(Material for the task)

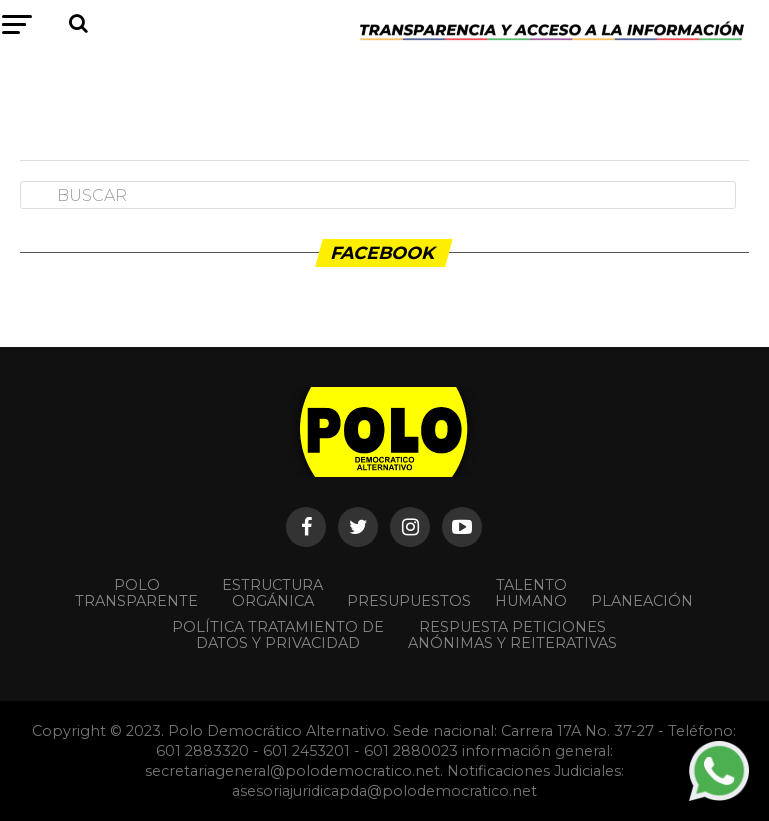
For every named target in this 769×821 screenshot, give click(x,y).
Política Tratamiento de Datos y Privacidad (278, 635)
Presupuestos (409, 601)
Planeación (642, 601)
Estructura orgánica (272, 593)
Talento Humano (531, 593)
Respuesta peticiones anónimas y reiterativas (512, 635)
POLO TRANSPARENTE (136, 593)
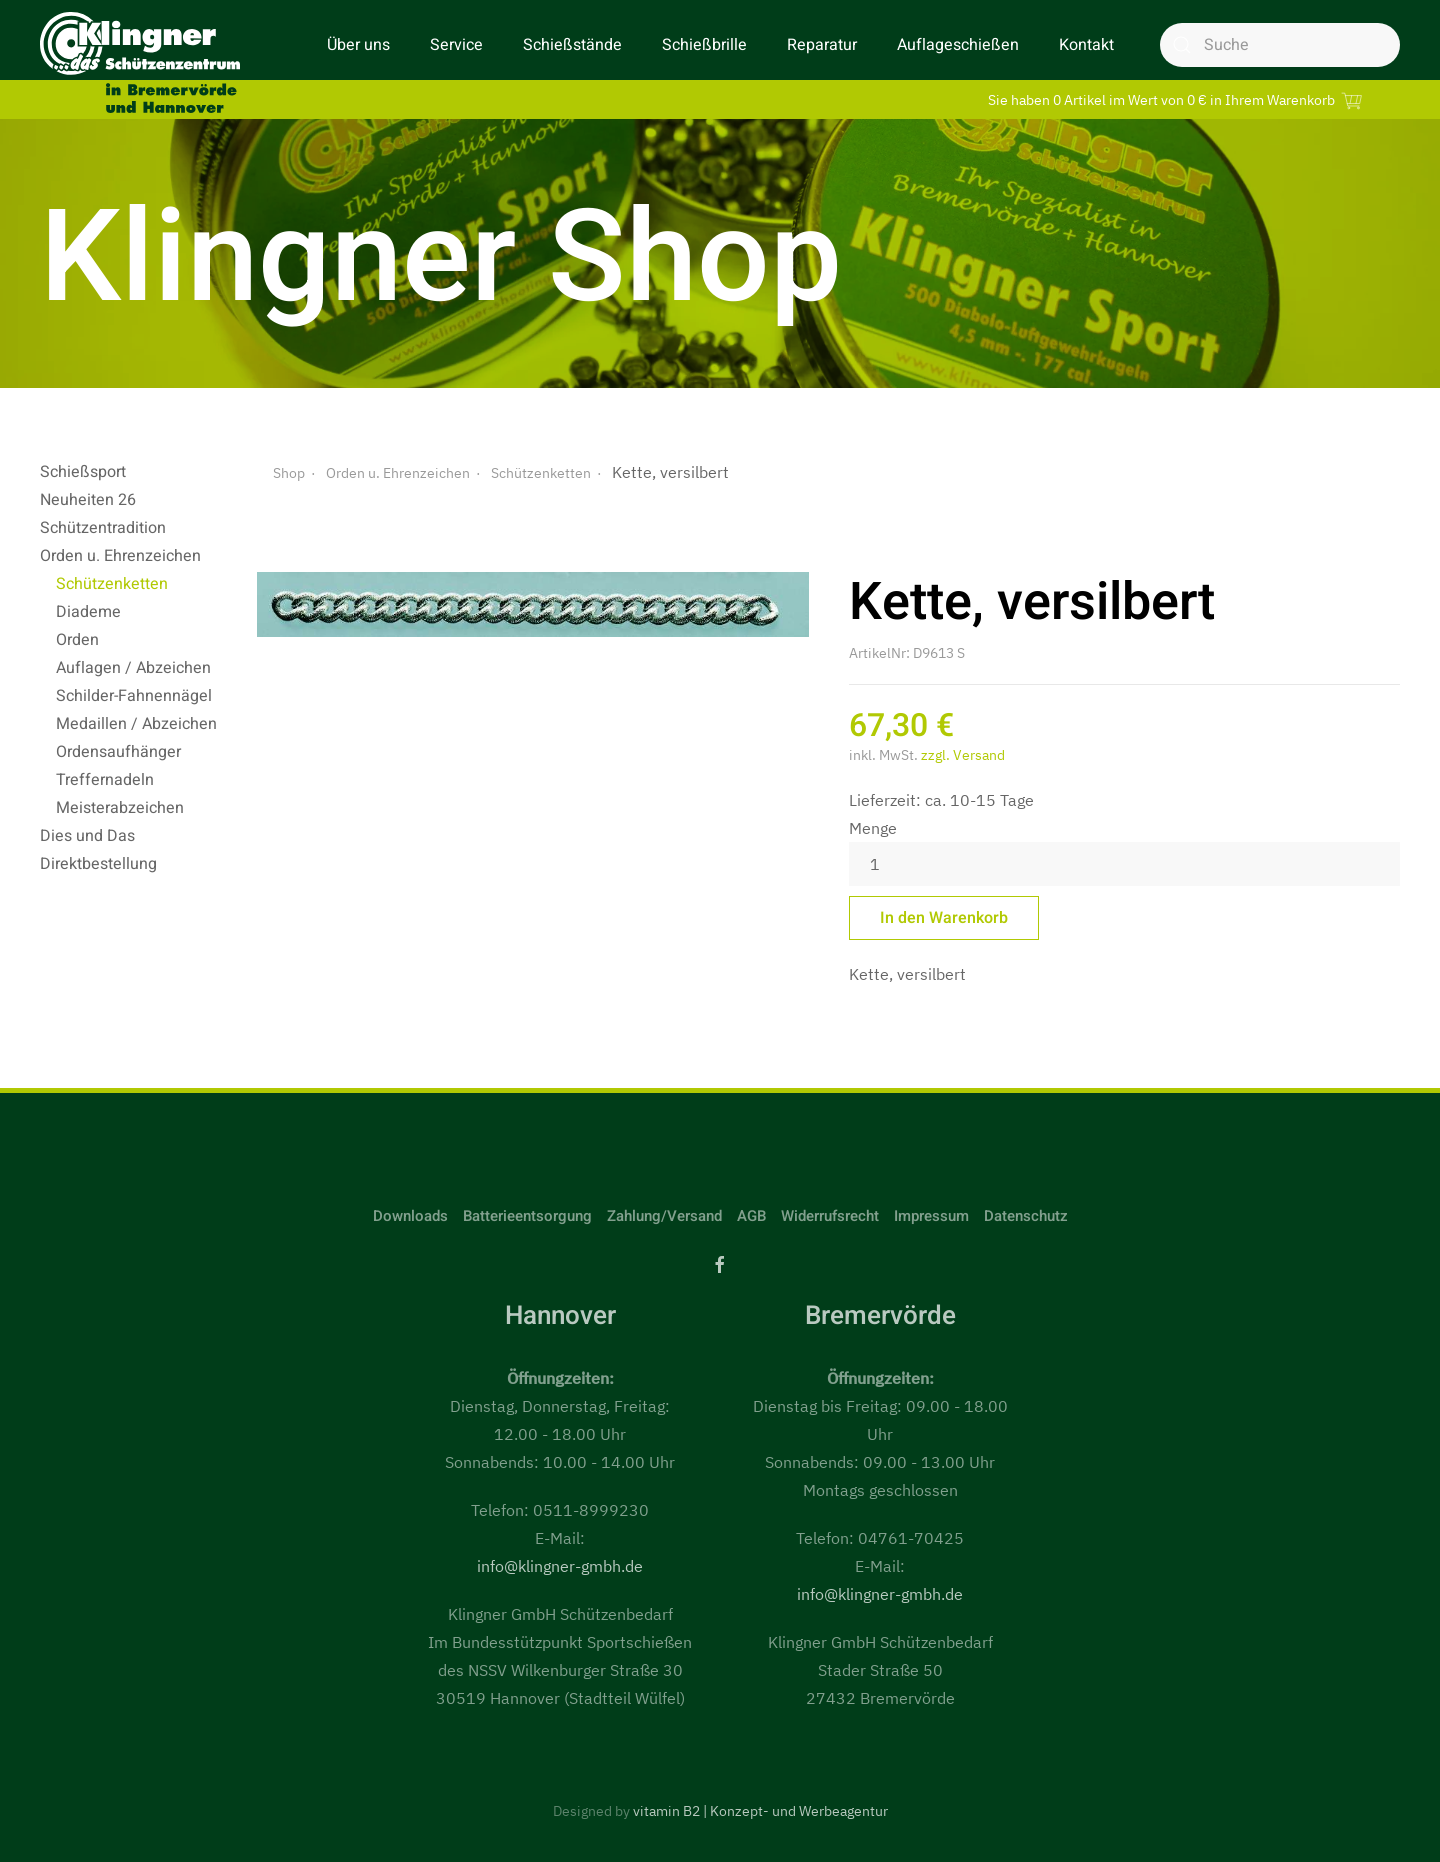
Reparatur (822, 45)
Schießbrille (704, 45)
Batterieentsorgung (527, 1216)
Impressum (931, 1216)
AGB (751, 1216)
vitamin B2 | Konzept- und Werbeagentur (760, 1811)
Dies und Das (87, 836)
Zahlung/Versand (664, 1216)
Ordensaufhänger (118, 752)
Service (456, 45)
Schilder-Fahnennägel (134, 696)
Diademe (88, 612)
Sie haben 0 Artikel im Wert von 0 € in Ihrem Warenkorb (1178, 99)
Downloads (410, 1216)
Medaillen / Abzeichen (136, 724)
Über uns (358, 45)
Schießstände (572, 45)
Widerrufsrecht (830, 1216)
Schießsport (83, 472)
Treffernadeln (105, 780)
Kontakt (1086, 45)
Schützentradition (103, 528)
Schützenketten (112, 584)
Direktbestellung (98, 864)
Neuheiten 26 (88, 500)
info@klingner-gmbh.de (560, 1566)
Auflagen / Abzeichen (133, 668)
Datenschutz (1026, 1216)
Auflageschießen (958, 45)
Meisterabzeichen (120, 808)
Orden (77, 640)
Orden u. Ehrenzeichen (120, 556)
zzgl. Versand (963, 755)
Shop (289, 473)
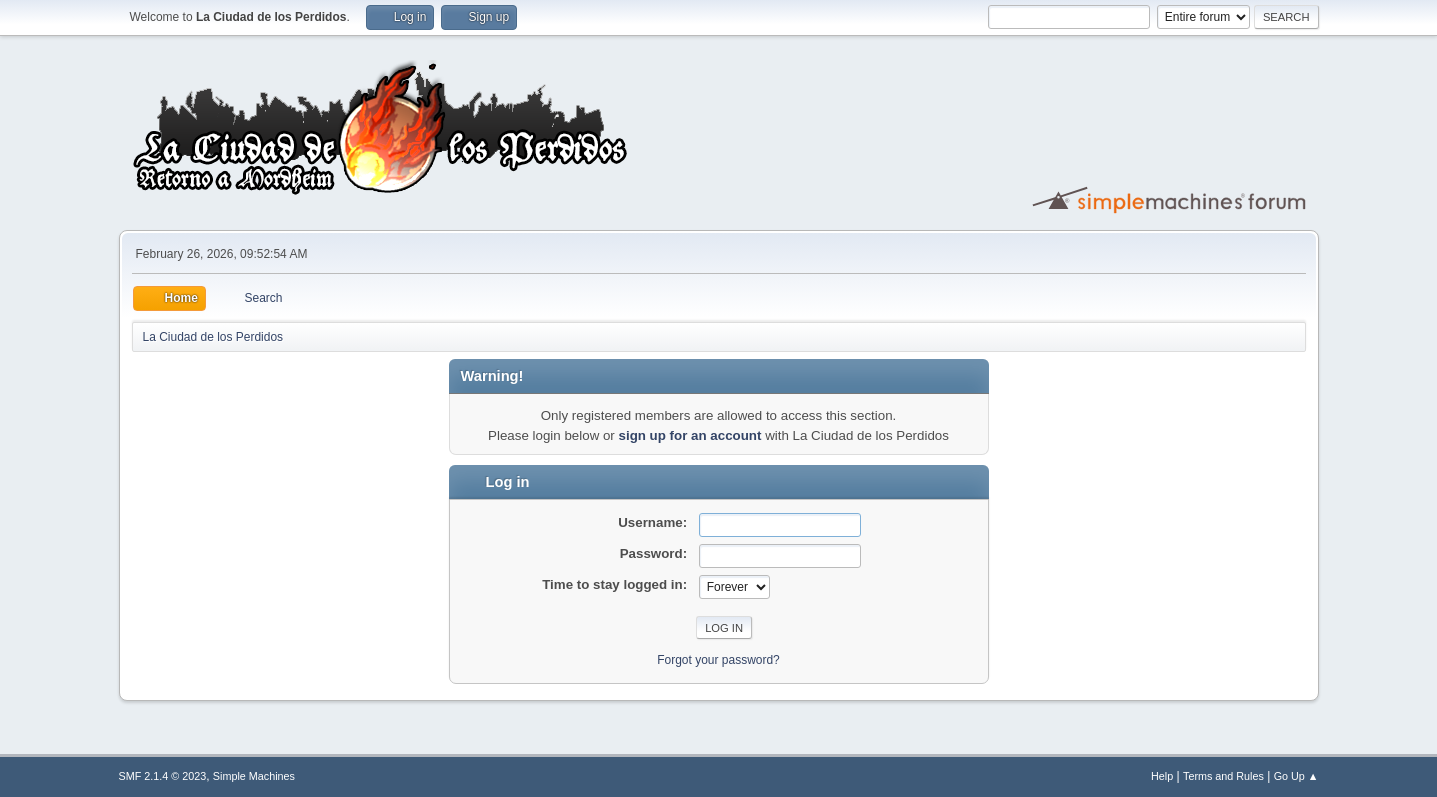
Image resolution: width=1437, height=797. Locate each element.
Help (1162, 776)
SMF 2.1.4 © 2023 (163, 776)
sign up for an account (690, 435)
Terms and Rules (1223, 776)
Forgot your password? (718, 660)
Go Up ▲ (1296, 776)
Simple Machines (254, 776)
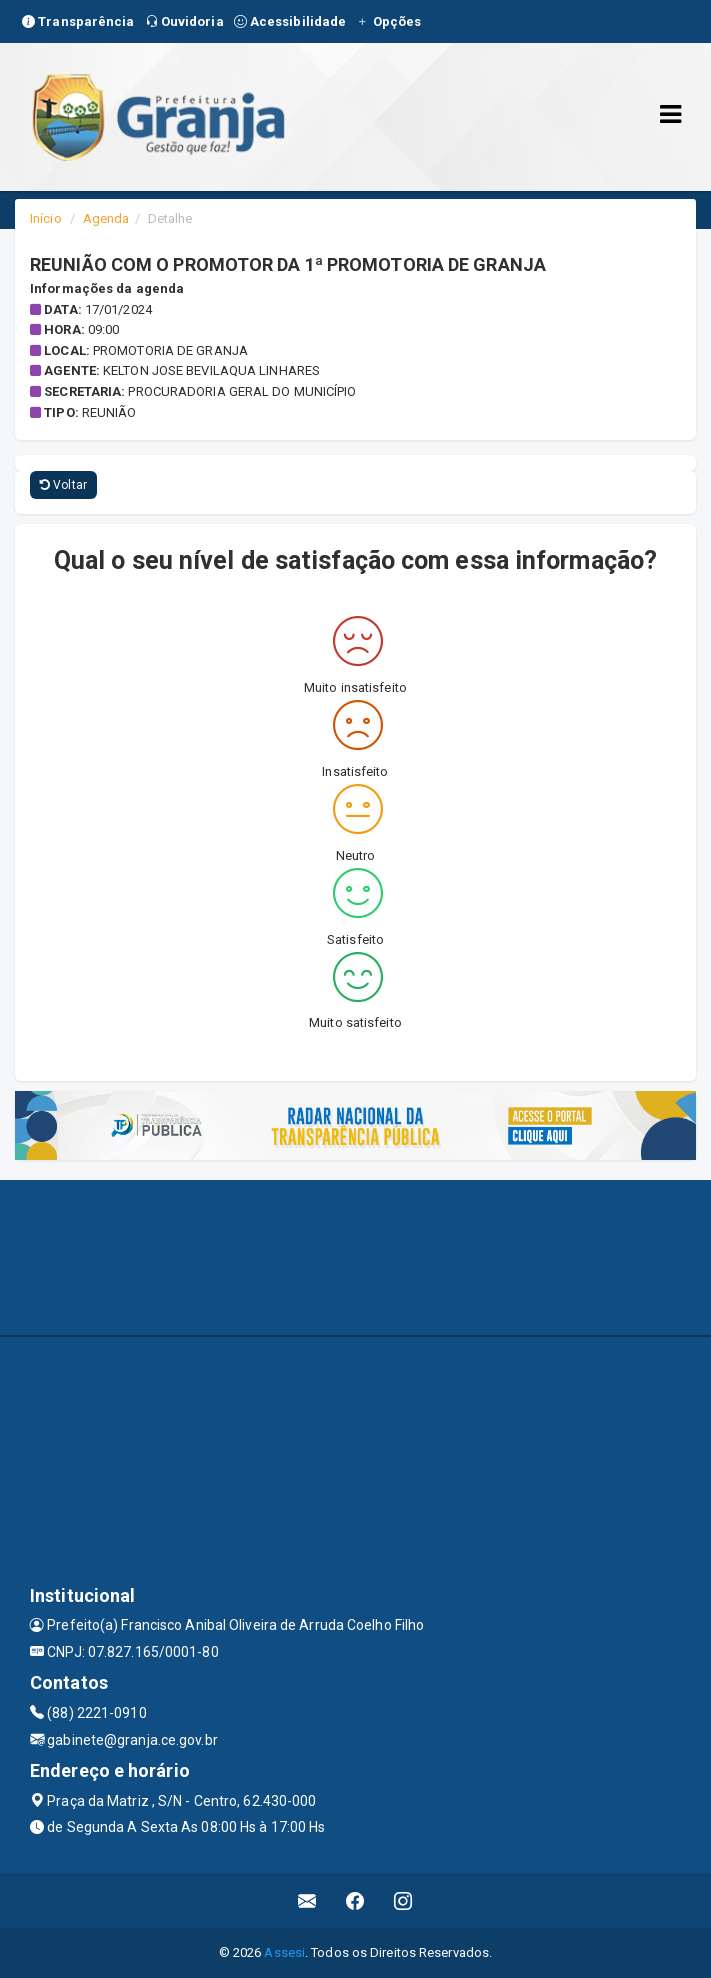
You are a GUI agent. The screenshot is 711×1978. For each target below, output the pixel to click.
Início (46, 218)
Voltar (63, 485)
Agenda (106, 218)
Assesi (284, 1952)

(End Material for the task)

Print every entry above again without changing a word, and omit the pictures.

For every named target in this 769×821 screenshot, give click(x,y).
Política Tratamiento de Datos y Privacidad (278, 635)
Presupuestos (409, 601)
Planeación (642, 601)
Estructura orgánica (272, 593)
Talento Humano (531, 593)
Respuesta peticiones anónimas y reiterativas (512, 635)
POLO TRANSPARENTE (136, 593)
Reparatur (822, 45)
Schießbrille (704, 45)
Batterieentsorgung (527, 1216)
Impressum (931, 1216)
AGB (751, 1216)
vitamin B2 | Konzept- und Werbeagentur (760, 1811)
Dies und Das (87, 836)
Zahlung/Versand (664, 1216)
Ordensaufhänger (118, 752)
Service (456, 45)
Schilder-Fahnennägel (134, 696)
Diademe (88, 612)
Sie haben 0 Artikel im Wert von 0 € in Ihrem Warenkorb (1178, 99)
Downloads (410, 1216)
Medaillen / Abzeichen (136, 724)
Über uns (358, 45)
Schießstände (572, 45)
Widerrufsrecht (830, 1216)
Schießsport (83, 472)
Treffernadeln (105, 780)
Kontakt (1086, 45)
Schützentradition (103, 528)
Schützenketten (112, 584)
Direktbestellung (98, 864)
Neuheiten 26 (88, 500)
info@klingner-gmbh.de (560, 1566)
Auflagen / Abzeichen (133, 668)
Datenschutz (1026, 1216)
Auflageschießen (958, 45)
Meisterabzeichen (120, 808)
Orden (77, 640)
Orden u. Ehrenzeichen (120, 556)
zzgl. Versand (963, 755)
Shop (289, 473)
Image resolution: width=1437, height=797. Locate each element.
Help (1162, 776)
SMF 2.1.4 © 2023 (163, 776)
sign up for an account (690, 435)
Terms and Rules (1223, 776)
Forgot your password? (718, 660)
Go Up ▲ (1296, 776)
Simple Machines (254, 776)
You are a GUI agent. The screenshot is 711×1978. For each target below, output the pixel to click.
Início (46, 218)
Voltar (63, 485)
Agenda (106, 218)
Assesi (284, 1952)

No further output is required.